Sunday evening, 60 Minutes correspondent Bill Whitaker went to Columbus, Ohio, to understand America's heroin epidemic. The drug is becoming cheaper and easier to get, he argues, and its stigma is vanishing. But his reporting places much of the blame for the addictions and deaths he documents on opioid pain pills. People become addicted to the pills, and than switch to heroin because it is cheaper.
“I graduated in the 80s,” Tracy Morrison, a nurse, tells the newsmagazine. “I was a nursing director when we decided to swing the pendulum from not treating pain to treat everybody's pain. I was a part of that. And at that time, I had no idea that we were addicting people.”
Now Tracy has two daughters who are both addicts. One of them, Jenna, talks to 60 Minutes, saying she started on pain pills at 15 or 16 and progressed to heroin when she was 18. Eventually, she overdosed and almost died. But Whitaker finds more damning anecdotes. He talks to parents whose teenage children became addicted to opiates that were originally prescribed to them by their doctors. Tyler Campbell, for instance, was a high school football star. His parents said he became addicted to opiates after his doctor prescribed him 60 Vicodin for a shoulder surgery. (Vicodin and generic versions of it were, incidentally, the most prescribed medicine in the U.S. every year between 2009 and 2012.)
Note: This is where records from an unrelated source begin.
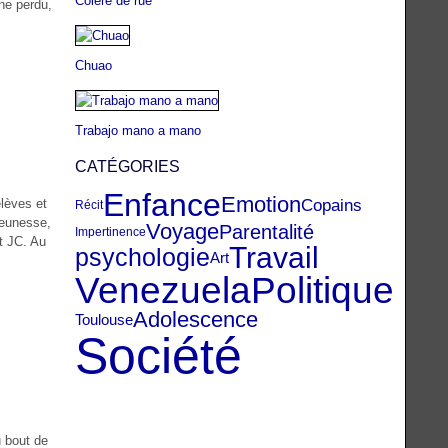
Colère de rue
ine perdu,
Chuao
Trabajo mano a mano
CATÉGORIES
Enfance
Emotion
Copains
élèves et
Récit
 jeunesse,
Voyage
Parentalité
Impertinence
nt JC. Au
Travail
psychologie
Art
Venezuela
Politique
Adolescence
Toulouse
Société
u bout de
Some people are obviously becoming addicted to drugs like Oxycontin and Vicodin because they abuse them, without ever needing to take them for pain. And some are starting heroin because it is cheap, because the stigma that it once had is decreasing, and because it can be smoked or snorted, instead of injected, making it easier to use it at a party. And we should always be suspicious of the narrative 60 Minutes adopts here, that a drug that was once used by “other people” is now being used by “people like us,” or, as one of 60 Minutes’ telegenic subjects puts it, “even Miss America could be a junkie.”
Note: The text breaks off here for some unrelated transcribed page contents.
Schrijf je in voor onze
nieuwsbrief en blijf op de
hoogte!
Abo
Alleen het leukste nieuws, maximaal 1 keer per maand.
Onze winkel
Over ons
And some people do need these drugs because of pain. “What about those POOR SOULS who need Pain KILLERS, but now cannot get them,” writes commenter CESNNEWYORK on CBS’ site. “I have had to SUFFER with [a] knee that needs to be replaced, but because DOCTORS are not ready issue these meds I have to SUFFER.”


The flip side of this pain and suffering is that prescription pain pills cause 16,000 deaths a year in the U.S., not counting those caused by heroin. How to we balance the benefit of these drugs against that clear risk? A terrifying letter published in The New England Journal of Medicine last week showed that even as the abuse of pain drugs like Oxycontin, Percocet, and Vicodin seems to have dropped off, it has been replaced by the use of heroin. Do we view that as the overuse (and marketing) of opioid pills causing heroin use, or as restrictions on needed drugs causing an increase in heroin use? Is it both?
Andrew Kolodny, the chief medical officer of addiction treatment facility Phoenix House, argued to me over email that those who switch to heroin may be better off than those who don’t. He says that older people who become addicted to painkillers have less trouble getting pills from doctors than teenagers, and that they are more likely to overdose than those who switch to heroin.